We know he said some ridiculous things about blacks on recorded audio. He also said heinous things about African-Americans in a CNN interview.
What other wrongdoings is the NBA alleging?
The NBA provided a summary of the charges:
Among other things, Mr. Sterling disparaged African-Americans and “minorities”; directed a female acquaintance not to associate publicly with African-Americans or to bring African-Americans to Clippers games; and criticized African-Americans for not supporting their communities.
Mr. Sterling engaged in other misconduct as well, including issuing a false and misleading press statement about this matter.
James Rainey and Nathan Fenno of the Los Angeles Times obtained the NBA’s full 30-page list of charges. Among the details:
Sterling asked Stiviano to tell the NBA that she lied in her previous meeting with the league. The billionaire owner wanted her to tell the league investigators that the voice on the recording was not his and that she had altered the recording, Stiviano told the investigators. Sterling also allegedly tried to bring a quiet close to his wife’s lawsuit against Stiviano, which sought to recover some of her husband’s money used to buy Stiviano a home and several luxury cars.
Stiviano said Donald Sterling requested that she pay Shelly Sterling to settle the lawsuit, filed in 2013, and that he would return the money to Stiviano through “back channels.”
That’s a big one. If Sterling urged Stiviano to lie to NBA investigators, the league can use that ethical breach in its case against the Clippers owner.
As for Sterling trying to persuade Stiviano to settle the lawsuit, that doesn’t belong in the NBA’s purview – but it really is the heart of the matter. Sterling should have paid off Stiviano long ago, and he would have avoided all this.
It also says there is ample evidence that Sterling and his wife are not estranged, as has been suggested.
Shelly and Donald Sterling were videoed together shortly after TMZ leaked the audio, but she has since said that was only at the request of Clippers president Andy Roeser, who persuaded her that Donald needed her. That’s plausible. The NBA needs more evidence Shelly and Donald are still together than just their brief public appearance together and their shared history of alleged racism, but the league might have that.
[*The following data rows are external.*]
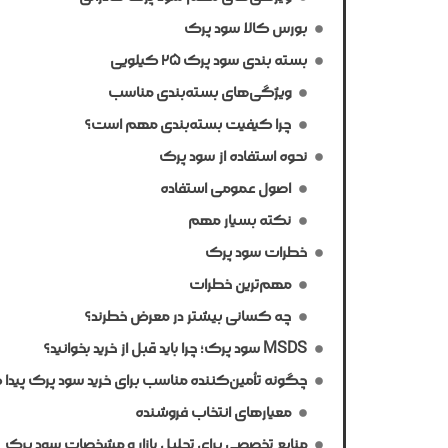
بورس کالا سود پرک
بسته بندی سود پرک ۲۵ کیلویی
ویژگی‌های بسته‌بندی مناسب
چرا کیفیت بسته‌بندی مهم است؟
نحوه استفاده از سود پرک
اصول عمومی استفاده
نکته بسیار مهم
خطرات سود پرک
مهم‌ترین خطرات
چه کسانی بیشتر در معرض خطرند؟
MSDS سود پرک؛ چرا باید قبل از خرید بخوانید؟
چگونه تأمین‌کننده مناسب برای خرید سود پرک پیدا
معیارهای انتخاب فروشنده
منابع تخصصی برای تحلیل بازار و مشخصات سود پرک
Team President Roeser received a copy of the recording on April 9 from another employee of the team, who had gotten it from Stiviano, the charges allege. That was more than two weeks before the April 25 posting of the recording by the website TMZ.
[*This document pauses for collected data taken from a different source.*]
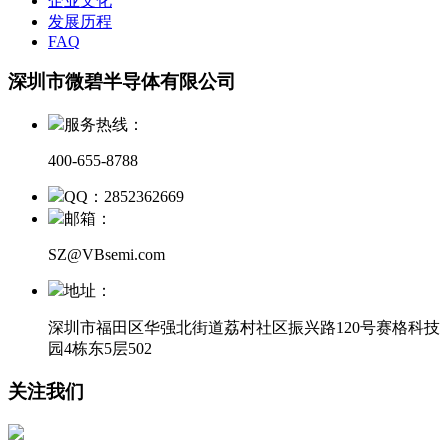
企业文化
发展历程
FAQ
深圳市微碧半导体有限公司
服务热线：
400-655-8788
QQ：2852362669
邮箱：
SZ@VBsemi.com
地址：
深圳市福田区华强北街道荔村社区振兴路120号赛格科技
园4栋东5层502
关注我们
After Roeser told Sterling about the recording, Roeser, on Sterling’s orders, told the unnamed employee to delete it from a phone, along with all related text messages, the NBA charges say.
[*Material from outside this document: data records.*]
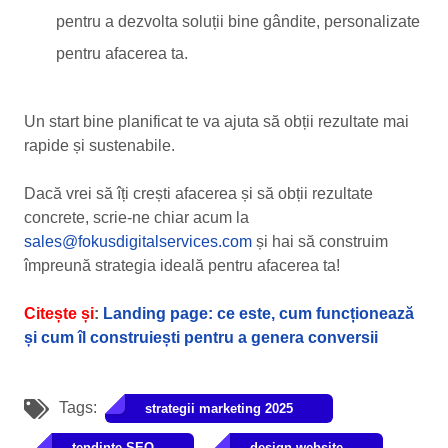
pentru a dezvolta soluții bine gândite, personalizate
pentru afacerea ta.
Un start bine planificat te va ajuta să obții rezultate mai
rapide și sustenabile.
Dacă vrei să îți crești afacerea și să obții rezultate
concrete, scrie-ne chiar acum la
sales@fokusdigitalservices.com
și hai să construim
împreună strategia ideală pentru afacerea ta!
Citește și
:
Landing page: ce este, cum funcționează
și cum îl construiești pentru a genera conversii
Tags:
strategii marketing 2025
tendinte SEO
design website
I’m not sure that will stick as a wrongdoing. What’s wrong with Sterling deleting a recording of two people in a then-private conversation? At that point, he had no reason to believe the NBA was investigating it.
Roeser issued that statement for the team “falsely questioning the legitimacy and authenticity of the recording,” the NBA alleged.
I’m not sure how you can “falsely question.” Maybe the tape’s authenticity was false, but that doesn’t make question the authenticity false. Roeser – no matter what he suspected or should have suspected – wasn’t in position to know with absolute certainty the tape hadn’t been doctored.
Is that a technical out? Absolutely, but this is all about technicalities.
The NBA has a strong case against Sterling. It appears the league is also including some of its less-credible complaints, too, which is fine.
Even if the other owners don’t buy everything in this document, enough evidence remains to vote out Sterling.